_WHAT YOU ARE ASKED TO DO:_ With pictures left out, extract every line between the start of the records below and the line holding "amenazas cibernéticas. Sin embargo, su", inclusive.

_SUPPLIED DATA:_
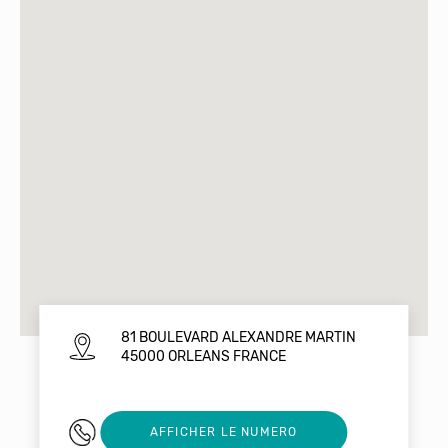
81 BOULEVARD ALEXANDRE MARTIN
45000 ORLEANS FRANCE
0236567844
AFFICHER LE NUMERO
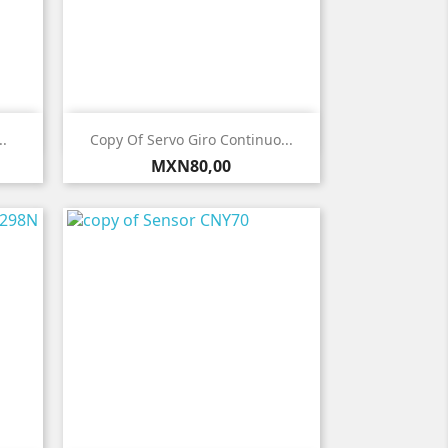

Vista rápida
..
Copy Of Servo Giro Continuo...
Precio
MXN80,00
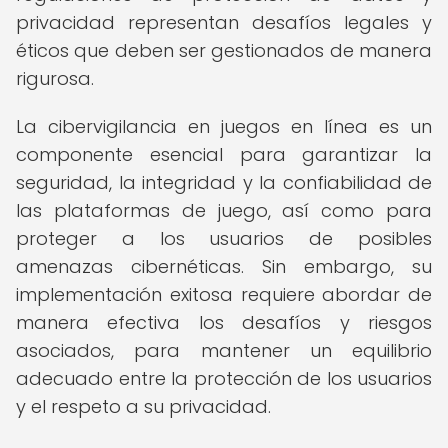
privacidad representan desafíos legales y
éticos que deben ser gestionados de manera
rigurosa.
La cibervigilancia en juegos en línea es un
componente esencial para garantizar la
seguridad, la integridad y la confiabilidad de
las plataformas de juego, así como para
proteger a los usuarios de posibles
amenazas cibernéticas. Sin embargo, su
implementación exitosa requiere abordar de
manera efectiva los desafíos y riesgos
asociados, para mantener un equilibrio
adecuado entre la protección de los usuarios
y el respeto a su privacidad.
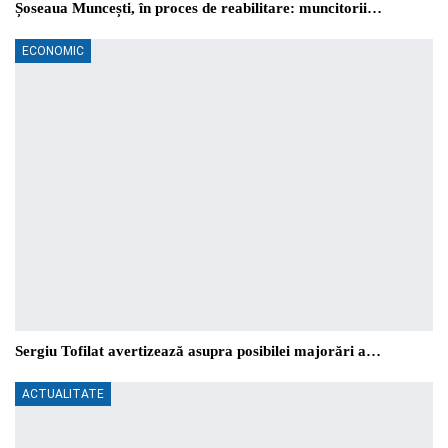
Șoseaua Muncești, în proces de reabilitare: muncitorii…
ECONOMIC
Sergiu Tofilat avertizează asupra posibilei majorări a…
ACTUALITATE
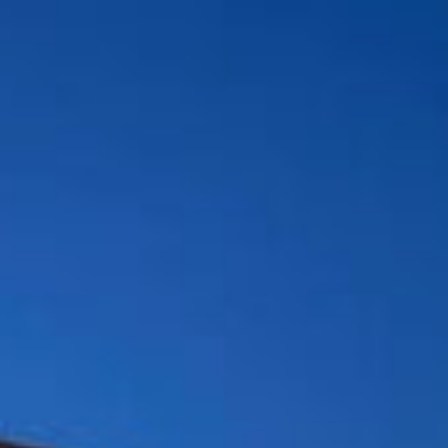
s
Solutions
Réalisations
Documentations
À pr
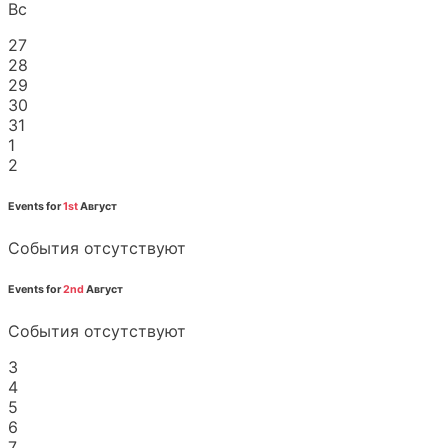
Вс
27
28
29
30
31
1
2
Events for
1st
Август
События отсутствуют
Events for
2nd
Август
События отсутствуют
3
4
5
6
7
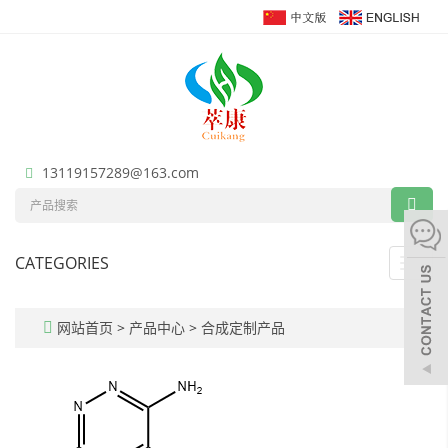
13119157289@163.com
CATEGORIES
Toggl
navig
网站首页
>
产品中心
>
合成定制产品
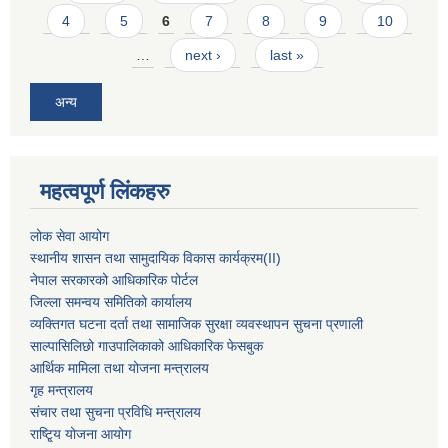
4
5
6
7
8
9
10
…
next ›
last »
अन्य
महत्वपूर्ण लिंकहरु
लोक सेवा आयोग
स्थानीय शासन तथा सामुदायिक विकास कार्यक्रम
(II)
नेपाल सरकारको आधिकारिक पोर्टल
जिल्ला समन्वय समितिको कार्यालय
व्यक्तिगत घटना दर्ता तथा सामाजिक सुरक्षा व्यवस्थापन सुचना प्रणाली
साल्पासिलिछो गाउपालिकाको आधिकारिक फेसबुक
आर्थिक मामिला तथा योजना मन्त्रालय
गृह मन्त्रालय
संचार तथा सुचना प्रविधि मन्त्रालय
राष्टि्ृय योजना आयोग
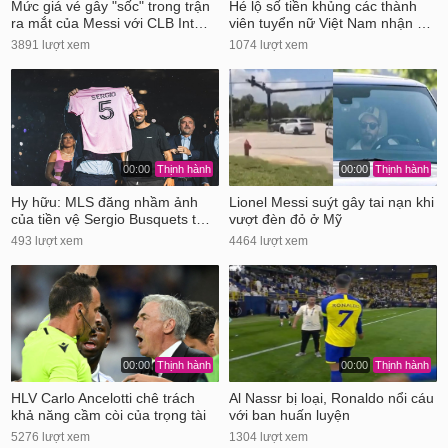
Mức giá vé gây "sốc" trong trận
Hé lộ số tiền khủng các thành
ra mắt của Messi với CLB Int…
viên tuyển nữ Việt Nam nhận …
3891 lượt xem
1074 lượt xem
00:00
Thịnh hành
00:00
Thịnh hành
Hy hữu: MLS đăng nhầm ảnh
Lionel Messi suýt gây tai nạn khi
của tiền vệ Sergio Busquets t…
vượt đèn đỏ ở Mỹ
493 lượt xem
4464 lượt xem
00:00
Thịnh hành
00:00
Thịnh hành
HLV Carlo Ancelotti chê trách
Al Nassr bị loại, Ronaldo nổi cáu
khả năng cầm còi của trọng tài
với ban huấn luyện
5276 lượt xem
1304 lượt xem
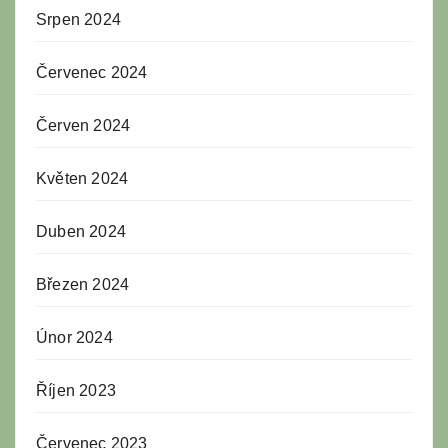
Srpen 2024
Červenec 2024
Červen 2024
Květen 2024
Duben 2024
Březen 2024
Únor 2024
Říjen 2023
Červenec 2023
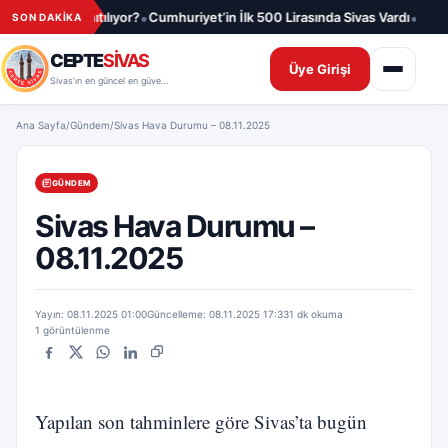
İçeriğe geç
•
•
ne kadar tanıtılıyor?
Cumhuriyet’in İlk 500 Lirasında Sivas Vardı
“Gardaş
SON DAKİKA
CEPTE
SİVAS
Üye Girişi
Sivas’ın en güncel en güvenilir haber sitesi
Ana Sayfa
/
Gündem
/
Sivas Hava Durumu – 08.11.2025
GÜNDEM
Sivas Hava Durumu –
08.11.2025
Yayın: 08.11.2025 01:00
Güncelleme: 08.11.2025 17:33
1 dk okuma
1 görüntülenme
Facebook
X
WhatsApp
LinkedIn
Bağlantıyı kopyala
Yapılan son tahminlere göre Sivas’ta bugün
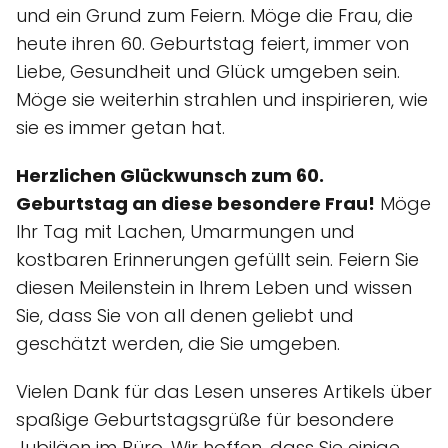
und ein Grund zum Feiern. Möge die Frau, die
heute ihren 60. Geburtstag feiert, immer von
Liebe, Gesundheit und Glück umgeben sein.
Möge sie weiterhin strahlen und inspirieren, wie
sie es immer getan hat.
Herzlichen Glückwunsch zum 60.
Geburtstag an diese besondere Frau!
Möge
Ihr Tag mit Lachen, Umarmungen und
kostbaren Erinnerungen gefüllt sein. Feiern Sie
diesen Meilenstein in Ihrem Leben und wissen
Sie, dass Sie von all denen geliebt und
geschätzt werden, die Sie umgeben.
Vielen Dank für das Lesen unseres Artikels über
spaßige Geburtstagsgrüße für besondere
Jubiläen im Büro. Wir hoffen, dass Sie einige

_COMPLETED TASK:_
81 BOULEVARD ALEXANDRE MARTIN
45000 ORLEANS FRANCE
0236567844
AFFICHER LE NUMERO

Vista rápida
..
Copy Of Servo Giro Continuo...
Precio
MXN80,00
privacidad representan desafíos legales y
éticos que deben ser gestionados de manera
rigurosa.
La cibervigilancia en juegos en línea es un
componente esencial para garantizar la
seguridad, la integridad y la confiabilidad de
las plataformas de juego, así como para
proteger a los usuarios de posibles
amenazas cibernéticas. Sin embargo, su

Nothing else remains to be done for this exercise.